:: WORK REQUIRED ::
The entries that follow are to be duplicated in full, character for character.

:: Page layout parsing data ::
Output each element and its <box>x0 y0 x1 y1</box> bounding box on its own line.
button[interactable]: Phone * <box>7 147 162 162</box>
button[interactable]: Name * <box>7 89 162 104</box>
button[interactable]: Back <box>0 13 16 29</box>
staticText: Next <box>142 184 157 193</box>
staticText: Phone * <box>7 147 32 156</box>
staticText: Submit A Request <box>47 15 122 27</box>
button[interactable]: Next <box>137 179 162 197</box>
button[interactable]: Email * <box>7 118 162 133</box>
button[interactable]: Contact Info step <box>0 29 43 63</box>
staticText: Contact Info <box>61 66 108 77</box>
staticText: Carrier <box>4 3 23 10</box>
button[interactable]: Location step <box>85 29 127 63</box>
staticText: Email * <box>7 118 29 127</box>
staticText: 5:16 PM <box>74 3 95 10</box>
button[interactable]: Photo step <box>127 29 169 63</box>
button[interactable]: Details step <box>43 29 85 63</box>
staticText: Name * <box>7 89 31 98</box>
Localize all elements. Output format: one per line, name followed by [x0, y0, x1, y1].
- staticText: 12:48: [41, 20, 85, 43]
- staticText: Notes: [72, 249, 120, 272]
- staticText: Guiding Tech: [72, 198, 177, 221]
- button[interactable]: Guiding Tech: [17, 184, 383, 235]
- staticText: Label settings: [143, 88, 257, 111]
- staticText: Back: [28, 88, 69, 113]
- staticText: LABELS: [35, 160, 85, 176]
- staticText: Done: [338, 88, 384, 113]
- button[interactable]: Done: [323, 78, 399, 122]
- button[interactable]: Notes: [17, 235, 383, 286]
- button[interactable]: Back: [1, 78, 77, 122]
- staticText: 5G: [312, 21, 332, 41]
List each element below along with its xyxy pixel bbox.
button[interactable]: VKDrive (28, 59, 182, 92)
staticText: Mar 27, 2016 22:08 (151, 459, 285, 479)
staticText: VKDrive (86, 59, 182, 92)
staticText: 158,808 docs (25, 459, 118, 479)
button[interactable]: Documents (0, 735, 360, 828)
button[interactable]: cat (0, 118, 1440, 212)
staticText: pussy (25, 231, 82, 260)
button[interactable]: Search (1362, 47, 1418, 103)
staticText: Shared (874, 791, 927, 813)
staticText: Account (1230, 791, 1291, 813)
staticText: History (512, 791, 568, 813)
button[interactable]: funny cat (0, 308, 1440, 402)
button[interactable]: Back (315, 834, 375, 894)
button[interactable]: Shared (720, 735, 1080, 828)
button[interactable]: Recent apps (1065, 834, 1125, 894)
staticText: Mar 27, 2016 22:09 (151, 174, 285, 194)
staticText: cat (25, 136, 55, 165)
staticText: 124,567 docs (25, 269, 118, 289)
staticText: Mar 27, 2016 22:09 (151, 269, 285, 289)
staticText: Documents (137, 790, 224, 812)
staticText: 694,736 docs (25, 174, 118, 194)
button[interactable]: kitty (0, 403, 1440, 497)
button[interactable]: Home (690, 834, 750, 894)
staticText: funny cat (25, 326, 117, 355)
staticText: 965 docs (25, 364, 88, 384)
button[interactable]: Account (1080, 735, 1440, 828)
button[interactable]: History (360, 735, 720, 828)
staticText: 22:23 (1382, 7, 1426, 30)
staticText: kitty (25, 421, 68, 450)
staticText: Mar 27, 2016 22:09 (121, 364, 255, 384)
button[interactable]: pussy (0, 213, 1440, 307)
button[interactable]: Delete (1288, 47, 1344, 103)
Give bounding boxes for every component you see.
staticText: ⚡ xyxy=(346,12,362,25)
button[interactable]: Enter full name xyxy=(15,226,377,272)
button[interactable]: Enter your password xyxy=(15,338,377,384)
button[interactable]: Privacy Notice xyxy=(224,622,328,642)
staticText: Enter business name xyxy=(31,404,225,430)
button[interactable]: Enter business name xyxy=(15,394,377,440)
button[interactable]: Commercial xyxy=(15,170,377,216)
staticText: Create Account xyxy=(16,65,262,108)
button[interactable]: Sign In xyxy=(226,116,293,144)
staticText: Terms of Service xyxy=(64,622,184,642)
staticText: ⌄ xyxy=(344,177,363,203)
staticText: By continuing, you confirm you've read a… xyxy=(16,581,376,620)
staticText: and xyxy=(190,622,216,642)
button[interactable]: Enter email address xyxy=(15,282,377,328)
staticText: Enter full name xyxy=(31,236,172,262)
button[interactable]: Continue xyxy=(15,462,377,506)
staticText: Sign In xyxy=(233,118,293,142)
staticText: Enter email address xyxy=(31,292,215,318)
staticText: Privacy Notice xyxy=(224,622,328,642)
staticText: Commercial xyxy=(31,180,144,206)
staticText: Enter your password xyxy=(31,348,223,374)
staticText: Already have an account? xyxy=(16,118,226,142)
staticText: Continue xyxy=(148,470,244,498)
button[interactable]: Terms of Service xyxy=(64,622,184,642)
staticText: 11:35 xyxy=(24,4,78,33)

:: ANSWER BELOW ::
Output each element and its <box>x0 y0 x1 y1</box> bounding box on its own line.
button[interactable]: Phone * <box>7 147 162 162</box>
button[interactable]: Name * <box>7 89 162 104</box>
button[interactable]: Back <box>0 13 16 29</box>
staticText: Next <box>142 184 157 193</box>
staticText: Phone * <box>7 147 32 156</box>
staticText: Submit A Request <box>47 15 122 27</box>
button[interactable]: Next <box>137 179 162 197</box>
button[interactable]: Email * <box>7 118 162 133</box>
button[interactable]: Contact Info step <box>0 29 43 63</box>
staticText: Contact Info <box>61 66 108 77</box>
staticText: Carrier <box>4 3 23 10</box>
button[interactable]: Location step <box>85 29 127 63</box>
staticText: Email * <box>7 118 29 127</box>
staticText: 5:16 PM <box>74 3 95 10</box>
button[interactable]: Photo step <box>127 29 169 63</box>
button[interactable]: Details step <box>43 29 85 63</box>
staticText: Name * <box>7 89 31 98</box>
Localize all elements. Output format: one per line, name followed by [x0, y0, x1, y1].
- staticText: 12:48: [41, 20, 85, 43]
- staticText: Notes: [72, 249, 120, 272]
- staticText: Guiding Tech: [72, 198, 177, 221]
- button[interactable]: Guiding Tech: [17, 184, 383, 235]
- staticText: Label settings: [143, 88, 257, 111]
- staticText: Back: [28, 88, 69, 113]
- staticText: LABELS: [35, 160, 85, 176]
- staticText: Done: [338, 88, 384, 113]
- button[interactable]: Done: [323, 78, 399, 122]
- button[interactable]: Notes: [17, 235, 383, 286]
- button[interactable]: Back: [1, 78, 77, 122]
- staticText: 5G: [312, 21, 332, 41]
List each element below along with its xyxy pixel bbox.
button[interactable]: VKDrive (28, 59, 182, 92)
staticText: Mar 27, 2016 22:08 (151, 459, 285, 479)
staticText: VKDrive (86, 59, 182, 92)
staticText: 158,808 docs (25, 459, 118, 479)
button[interactable]: Documents (0, 735, 360, 828)
button[interactable]: cat (0, 118, 1440, 212)
staticText: pussy (25, 231, 82, 260)
button[interactable]: Search (1362, 47, 1418, 103)
staticText: Shared (874, 791, 927, 813)
staticText: Account (1230, 791, 1291, 813)
staticText: History (512, 791, 568, 813)
button[interactable]: funny cat (0, 308, 1440, 402)
button[interactable]: Back (315, 834, 375, 894)
button[interactable]: Shared (720, 735, 1080, 828)
button[interactable]: Recent apps (1065, 834, 1125, 894)
staticText: Mar 27, 2016 22:09 (151, 174, 285, 194)
staticText: cat (25, 136, 55, 165)
staticText: 124,567 docs (25, 269, 118, 289)
staticText: Mar 27, 2016 22:09 (151, 269, 285, 289)
staticText: Documents (137, 790, 224, 812)
staticText: 694,736 docs (25, 174, 118, 194)
button[interactable]: kitty (0, 403, 1440, 497)
button[interactable]: Home (690, 834, 750, 894)
staticText: funny cat (25, 326, 117, 355)
staticText: 965 docs (25, 364, 88, 384)
button[interactable]: Account (1080, 735, 1440, 828)
button[interactable]: History (360, 735, 720, 828)
staticText: 22:23 (1382, 7, 1426, 30)
staticText: kitty (25, 421, 68, 450)
staticText: Mar 27, 2016 22:09 (121, 364, 255, 384)
button[interactable]: pussy (0, 213, 1440, 307)
button[interactable]: Delete (1288, 47, 1344, 103)
Give bounding boxes for every component you see.
staticText: ⚡ xyxy=(346,12,362,25)
button[interactable]: Enter full name xyxy=(15,226,377,272)
button[interactable]: Enter your password xyxy=(15,338,377,384)
button[interactable]: Privacy Notice xyxy=(224,622,328,642)
staticText: Enter business name xyxy=(31,404,225,430)
button[interactable]: Enter business name xyxy=(15,394,377,440)
button[interactable]: Commercial xyxy=(15,170,377,216)
staticText: Create Account xyxy=(16,65,262,108)
button[interactable]: Sign In xyxy=(226,116,293,144)
staticText: Terms of Service xyxy=(64,622,184,642)
staticText: ⌄ xyxy=(344,177,363,203)
staticText: By continuing, you confirm you've read a… xyxy=(16,581,376,620)
staticText: and xyxy=(190,622,216,642)
button[interactable]: Enter email address xyxy=(15,282,377,328)
staticText: Enter full name xyxy=(31,236,172,262)
button[interactable]: Continue xyxy=(15,462,377,506)
staticText: Sign In xyxy=(233,118,293,142)
staticText: Enter email address xyxy=(31,292,215,318)
staticText: Privacy Notice xyxy=(224,622,328,642)
staticText: Commercial xyxy=(31,180,144,206)
staticText: Enter your password xyxy=(31,348,223,374)
staticText: Already have an account? xyxy=(16,118,226,142)
staticText: Continue xyxy=(148,470,244,498)
button[interactable]: Terms of Service xyxy=(64,622,184,642)
staticText: 11:35 xyxy=(24,4,78,33)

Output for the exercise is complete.